Prove the set of invertible elements of an algebra is closed under multiplication by nonzero scalars.

To prove that the set of invertible elements of an algebra \( A \) is closed under multiplication by nonzero scalars, let's consider the following:

Let \( A \) be an algebra over a field \( F \), and let \( \lambda \in F \) be a nonzero scalar. Suppose \( a \in A \) is an invertible element. We need to show that \( \lambda a \) is also invertible in \( A \).

### Proof:

1. **Existence of an Inverse for \( a \)**:
    - Since \( a \) is invertible, there exists an element \( a^{-1} \in A \) such that:
      \[
      a a^{-1} = a^{-1} a = 1_A
      \]
      where \( 1_A \) is the multiplicative identity in \( A \).

2. **Consider the Element \( \lambda a \)**:
    - We need to find an element \( b \in A \) such that:
      \[
      (\lambda a) b = b (\lambda a) = 1_A.
      \]
    - Let's propose \( b \) in the form of:
      \[
      b = \frac{1}{\lambda} a^{-1},
      \]
      where \( \frac{1}{\lambda} \) is the multiplicative inverse of \( \lambda \) in the field \( F \) (since \( \lambda \) is nonzero, its inverse exists in \( F \)).

3. **Verification**:
    - We now check if this \( b \) indeed serves as the inverse of \( \lambda a \):
      \[
      (\lambda a) \left( \frac{1}{\lambda} a^{-1} \right) = \lambda \left( a \frac{1}{\lambda} \right) a^{-1} = \lambda \left( \frac{1}{\lambda} (a a^{-1}) \right) = \lambda \left( \frac{1}{\lambda} \cdot 1_A \right) = \lambda \cdot \frac{1}{\lambda} \cdot 1_A = 1_A.
      \]
    - Similarly:
      \[
      \left( \frac{1}{\lambda} a^{-1} \right) (\lambda a) = \frac{1}{\lambda} \left( a^{-1} \lambda \right) a = \frac{1}{\lambda} \left( \lambda (a^{-1} a) \right) = \frac{1}{\lambda} \left( \lambda \cdot 1_A \right) = \frac{1}{\lambda} \cdot \lambda \cdot 1_A = 1_A.
      \]

4. **Conclusion**:
    - Therefore, \( b = \frac{1}{\lambda} a^{-1} \) is indeed the inverse of \( \lambda a \).
    - Hence, \( \lambda a \) is invertible in \( A \).

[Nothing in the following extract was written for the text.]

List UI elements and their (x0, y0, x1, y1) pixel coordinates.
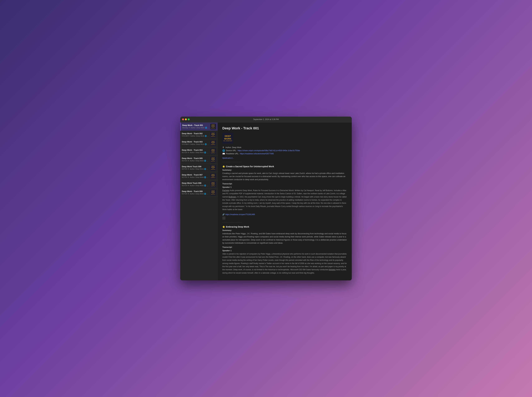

Thus, we have shown that if \( a \) is invertible in the algebra \( A \), then \( \lambda a \) is also invertible for any nonzero scalar \( \lambda \) from the field \( F \).

### Summary:
The set of invertible elements of an algebra \( A \) is closed under multiplication by nonzero scalars.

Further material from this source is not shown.